Source:
https://scmp.com/business/money/markets-investing/article/3042299/china-stocks-end-higher-strong-economic-data-while
Money/ Markets & Investing

China stocks end higher on strong economic data, while Hang Seng Index drops on protest-hit properties

  • Stronger than expected industrial output and retail sales data cheer investors in China; tech stocks and selective brokerages gain
  • Hang Seng snaps three straight days of gains on profit taking
Chinese investors look at an electronic board displaying stock prices on December 13, 2019. Photo: EPA-EFE

China stocks rose Monday on stronger-than-expected November economic data, but Hong Kong shares fell on profit taking.

The Shanghai Composite Index rose 0.6 per cent to 2,984.39, while the CSI 300, which tracks blue chips listed on Shenzhen and Shanghai, rose 0.5 per cent to 3,987.55.

By contrast, the Hang Seng Index lost 0.7 per cent to finish at 27,508.09, snapping a three straight session winning streak.

Industrial production, which measures China’s industrial output including manufacturing, mining and utilities, grew by 6.2 per cent in November, up from October’s 4.7 per cent. Meanwhile, retail sales grew by 8.0 per cent in November, up from 7.2 per cent a month ago.

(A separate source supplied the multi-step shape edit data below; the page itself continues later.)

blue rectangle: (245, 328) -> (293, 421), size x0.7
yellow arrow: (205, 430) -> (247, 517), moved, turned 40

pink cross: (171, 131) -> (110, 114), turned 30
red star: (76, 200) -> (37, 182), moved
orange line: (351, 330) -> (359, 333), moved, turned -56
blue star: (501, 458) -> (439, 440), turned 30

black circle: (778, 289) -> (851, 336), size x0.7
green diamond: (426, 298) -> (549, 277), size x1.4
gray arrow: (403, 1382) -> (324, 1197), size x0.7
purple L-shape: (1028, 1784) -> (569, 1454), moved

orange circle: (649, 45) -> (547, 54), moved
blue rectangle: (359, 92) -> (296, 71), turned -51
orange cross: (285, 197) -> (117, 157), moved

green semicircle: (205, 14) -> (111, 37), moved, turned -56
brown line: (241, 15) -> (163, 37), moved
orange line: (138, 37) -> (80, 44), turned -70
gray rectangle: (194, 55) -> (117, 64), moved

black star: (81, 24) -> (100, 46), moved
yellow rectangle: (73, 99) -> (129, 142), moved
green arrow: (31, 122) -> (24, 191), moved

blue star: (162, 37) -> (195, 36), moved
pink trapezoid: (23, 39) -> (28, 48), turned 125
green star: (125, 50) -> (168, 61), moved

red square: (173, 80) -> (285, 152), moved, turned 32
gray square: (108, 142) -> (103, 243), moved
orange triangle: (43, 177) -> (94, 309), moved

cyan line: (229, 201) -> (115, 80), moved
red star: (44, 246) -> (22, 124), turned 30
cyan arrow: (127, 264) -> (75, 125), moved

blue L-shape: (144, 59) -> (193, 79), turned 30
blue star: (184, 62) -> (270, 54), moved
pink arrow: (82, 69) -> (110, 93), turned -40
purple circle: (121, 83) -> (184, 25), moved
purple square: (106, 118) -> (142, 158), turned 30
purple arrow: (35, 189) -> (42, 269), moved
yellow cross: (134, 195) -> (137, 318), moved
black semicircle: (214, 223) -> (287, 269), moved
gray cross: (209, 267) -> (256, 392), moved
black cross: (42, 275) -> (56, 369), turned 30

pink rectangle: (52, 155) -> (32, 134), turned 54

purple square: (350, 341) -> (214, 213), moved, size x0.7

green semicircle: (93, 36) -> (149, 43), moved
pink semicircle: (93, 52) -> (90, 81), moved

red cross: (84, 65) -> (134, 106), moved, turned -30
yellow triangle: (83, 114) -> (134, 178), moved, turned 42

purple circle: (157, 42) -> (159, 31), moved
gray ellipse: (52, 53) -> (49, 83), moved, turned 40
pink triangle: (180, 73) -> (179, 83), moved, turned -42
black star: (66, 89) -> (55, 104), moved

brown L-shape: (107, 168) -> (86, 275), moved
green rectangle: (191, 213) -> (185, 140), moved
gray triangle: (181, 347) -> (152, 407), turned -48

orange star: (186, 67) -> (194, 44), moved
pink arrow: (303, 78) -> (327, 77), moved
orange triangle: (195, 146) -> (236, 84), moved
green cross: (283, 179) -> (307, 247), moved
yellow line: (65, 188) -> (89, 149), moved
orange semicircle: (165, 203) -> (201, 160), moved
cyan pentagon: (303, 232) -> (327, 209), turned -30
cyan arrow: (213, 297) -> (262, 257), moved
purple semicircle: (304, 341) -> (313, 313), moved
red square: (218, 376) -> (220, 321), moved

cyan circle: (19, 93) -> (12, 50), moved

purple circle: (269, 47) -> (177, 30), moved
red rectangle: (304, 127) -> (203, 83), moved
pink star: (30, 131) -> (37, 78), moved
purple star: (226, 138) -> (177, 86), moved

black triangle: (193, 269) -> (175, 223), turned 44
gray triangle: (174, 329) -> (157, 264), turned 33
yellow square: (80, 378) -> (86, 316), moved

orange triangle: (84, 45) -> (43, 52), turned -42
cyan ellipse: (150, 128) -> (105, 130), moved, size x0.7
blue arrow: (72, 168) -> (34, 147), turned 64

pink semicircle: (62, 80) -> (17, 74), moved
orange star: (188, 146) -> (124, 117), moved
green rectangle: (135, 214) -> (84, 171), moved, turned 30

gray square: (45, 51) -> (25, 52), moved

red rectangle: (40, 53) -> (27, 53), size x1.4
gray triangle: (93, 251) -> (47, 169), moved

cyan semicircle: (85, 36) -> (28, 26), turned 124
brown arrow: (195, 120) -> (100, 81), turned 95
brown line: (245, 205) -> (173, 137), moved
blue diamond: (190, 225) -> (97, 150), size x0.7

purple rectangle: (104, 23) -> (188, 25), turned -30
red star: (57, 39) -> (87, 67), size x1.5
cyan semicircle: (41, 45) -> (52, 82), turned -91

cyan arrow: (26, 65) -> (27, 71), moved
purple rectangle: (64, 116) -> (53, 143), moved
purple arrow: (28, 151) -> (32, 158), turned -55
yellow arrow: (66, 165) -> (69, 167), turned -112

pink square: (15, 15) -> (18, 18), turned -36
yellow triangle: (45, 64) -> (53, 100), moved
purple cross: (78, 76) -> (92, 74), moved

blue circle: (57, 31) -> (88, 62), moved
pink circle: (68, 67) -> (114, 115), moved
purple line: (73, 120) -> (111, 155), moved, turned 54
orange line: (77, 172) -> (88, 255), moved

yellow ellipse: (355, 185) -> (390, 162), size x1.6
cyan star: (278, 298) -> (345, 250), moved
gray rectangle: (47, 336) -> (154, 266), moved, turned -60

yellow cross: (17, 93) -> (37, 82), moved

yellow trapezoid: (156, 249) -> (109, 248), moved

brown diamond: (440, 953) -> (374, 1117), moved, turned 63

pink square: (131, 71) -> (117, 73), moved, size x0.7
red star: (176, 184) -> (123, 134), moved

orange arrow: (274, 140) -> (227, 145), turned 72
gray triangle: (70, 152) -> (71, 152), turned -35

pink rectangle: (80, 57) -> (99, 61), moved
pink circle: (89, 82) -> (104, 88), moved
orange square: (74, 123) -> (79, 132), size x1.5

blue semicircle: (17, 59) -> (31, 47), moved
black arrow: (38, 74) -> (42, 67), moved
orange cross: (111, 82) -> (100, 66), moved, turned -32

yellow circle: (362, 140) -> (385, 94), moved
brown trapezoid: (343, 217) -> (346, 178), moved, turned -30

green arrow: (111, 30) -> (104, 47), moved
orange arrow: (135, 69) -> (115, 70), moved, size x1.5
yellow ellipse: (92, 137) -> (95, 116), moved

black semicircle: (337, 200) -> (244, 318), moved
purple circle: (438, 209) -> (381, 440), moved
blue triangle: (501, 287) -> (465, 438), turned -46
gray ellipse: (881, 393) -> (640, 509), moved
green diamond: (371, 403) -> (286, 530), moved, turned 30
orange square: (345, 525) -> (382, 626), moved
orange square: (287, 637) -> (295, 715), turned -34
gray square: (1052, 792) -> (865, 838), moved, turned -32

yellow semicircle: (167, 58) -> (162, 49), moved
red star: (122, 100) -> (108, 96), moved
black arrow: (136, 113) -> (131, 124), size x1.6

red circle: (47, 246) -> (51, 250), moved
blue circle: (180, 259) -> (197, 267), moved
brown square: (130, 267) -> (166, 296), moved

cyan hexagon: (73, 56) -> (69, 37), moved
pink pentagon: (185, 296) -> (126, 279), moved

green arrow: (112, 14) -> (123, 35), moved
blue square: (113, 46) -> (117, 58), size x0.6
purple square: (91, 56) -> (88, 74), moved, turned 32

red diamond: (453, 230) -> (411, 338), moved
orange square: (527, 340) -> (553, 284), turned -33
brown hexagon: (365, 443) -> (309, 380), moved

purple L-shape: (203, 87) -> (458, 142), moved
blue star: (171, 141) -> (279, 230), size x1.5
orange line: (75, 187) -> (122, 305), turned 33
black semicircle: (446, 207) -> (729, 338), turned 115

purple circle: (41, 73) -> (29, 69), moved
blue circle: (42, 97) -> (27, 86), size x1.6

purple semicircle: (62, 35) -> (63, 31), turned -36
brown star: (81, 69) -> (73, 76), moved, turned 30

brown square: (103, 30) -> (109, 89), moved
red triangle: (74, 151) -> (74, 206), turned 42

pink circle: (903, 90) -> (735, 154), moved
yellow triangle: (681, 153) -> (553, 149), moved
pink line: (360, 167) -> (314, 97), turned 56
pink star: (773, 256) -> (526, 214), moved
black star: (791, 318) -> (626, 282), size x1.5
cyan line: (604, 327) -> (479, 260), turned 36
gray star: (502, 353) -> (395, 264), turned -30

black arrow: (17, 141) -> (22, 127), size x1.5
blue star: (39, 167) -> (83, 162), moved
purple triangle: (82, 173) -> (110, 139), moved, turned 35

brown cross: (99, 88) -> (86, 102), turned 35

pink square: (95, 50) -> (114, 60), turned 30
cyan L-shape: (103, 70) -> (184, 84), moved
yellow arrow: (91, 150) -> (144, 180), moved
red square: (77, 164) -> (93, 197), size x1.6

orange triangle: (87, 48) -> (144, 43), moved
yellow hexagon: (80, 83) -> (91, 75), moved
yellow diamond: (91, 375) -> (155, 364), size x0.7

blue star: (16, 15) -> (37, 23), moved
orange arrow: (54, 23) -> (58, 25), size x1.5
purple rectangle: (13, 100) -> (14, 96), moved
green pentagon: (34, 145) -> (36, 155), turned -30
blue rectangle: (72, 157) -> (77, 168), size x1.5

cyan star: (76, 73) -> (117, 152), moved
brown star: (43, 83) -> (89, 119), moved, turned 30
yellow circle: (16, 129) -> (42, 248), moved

The data followed the phase one US-China trade deal last week, which some analysts say has removed a level of uncertainty that clouded the outlook of the equities market in recent weeks.

“Foreign investors’ buying continues to support the A share market, as shown in the 23 straight days of net inflow into mainland A shares through the Hong Kong northbound Stock Connect,” said Linus Yip, chief strategist at First Shanghai Securities.

Selective brokerages performed well, with CSC Financial hitting the 10 per cent daily up limit, to 27.12 yuan; Huatai Securities rose 3.2 per cent to 19.13 yuan. Their gains came after China’s securities watchdog said it would relax requirements for A-share companies to spin off and separately list their subsidiaries on the domestic exchanges.

Tech stocks also did well, with Foxconn Industrial rising 1.2 per cent to 19.15 yuan, TCL Corp climbing 9.9 per cent to 4.33 yuan, and Universal Scientific Industrial hitting the 10 per cent up limit at 20.08 yuan.

Both Shenzhen Refond Optoelectrnoics and HC SemiTek hit the daily up limit, rising to 7.56 yuan and 7.18 yuan respectively.

“In a way, the signing of the ‘phase one’ deal has temporarily removed some concerns that the global tech supply chain between US and China would be disrupted, hence supporting tech stocks,” said Yip.

This week, Yip expects the Shanghai Composite could see further upside back to the 3,000, a level it has not reached since mid-September.

In Hong Kong, property developers declined. News flow from Sun Hung Kai Properties, whose revenue at its hotels division had plummeted by up to half in November and December, compounded investors concern about the city’s tourism industry, which struggled to stay afloat amid seven months of anti-government protests.

The weekend’s vandalism and arson in a few districts in Hong Kong continued to worry traders about when the city’s economic contraction from the half-year long anti-government protests will bottom out. The government has already forecast a 1.3 per cent full year contraction for 2019.

Link Reit lost 1.4 per cent to HK$79.4, Sun Hung Kai Properties dropped 1.1 per cent to HK$117, and Swire Pacific lost 1.4 per cent to finish at HK$72.3.

Weighing on the index were social media giant Tencent, which lost 0.3 per cent to HK$359.8, and insurer AIA, which lost 2 per cent to close at HK$81.

But outside the blue chips, China smart phone giant Xiaomi rose 1.2 per cent to HK$10.52, after a report on third quarter wearable band market from research firm Canalys showed that its third quarter wearable bands shipment reached 12.2 million units, 74 per cent higher year-on-year.

Yip expects the Hang Seng Index to hover at the 27000- 28,000 level this week.